[DATA SECTION]

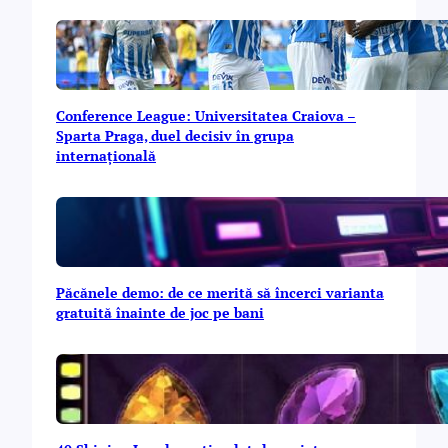
Conference League: Universitatea Craiova –
Sparta Praga, duel decisiv în grupa
internațională
Păcănele demo: de ce merită să încerci varianta
gratuită înainte de joc pe bani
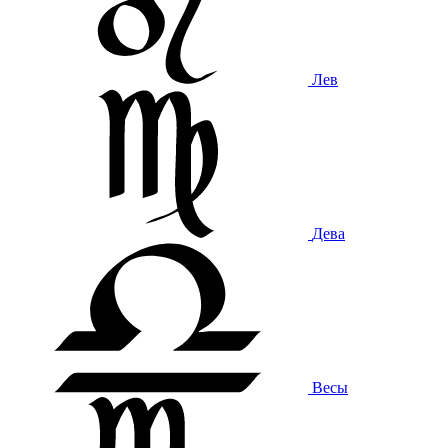
Лев
Дева
Весы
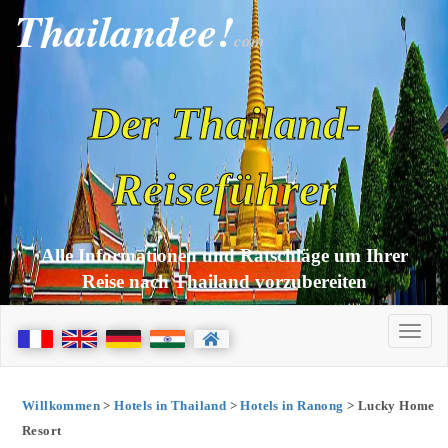
Thailandee!
com
Der Thailand-
Reiseführer
Alle Informationen und Ratschläge um Ihrer
Reise nach Thailand vorzubereiten
Willkommen
>
Hotels in Thailand
>
Hotels in Ranong
> Lucky Home
Resort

[TASK DESCRIPTION] Print every entry verbatim and leave all pictures out.

[YOUR RESPONSE]
Conference League: Universitatea Craiova –
Sparta Praga, duel decisiv în grupa
internațională
Păcănele demo: de ce merită să încerci varianta
gratuită înainte de joc pe bani
Лев
Дева
Весы
Thailandee!
com
Der Thailand-
Reiseführer
Alle Informationen und Ratschläge um Ihrer
Reise nach Thailand vorzubereiten
Willkommen
>
Hotels in Thailand
>
Hotels in Ranong
> Lucky Home
Resort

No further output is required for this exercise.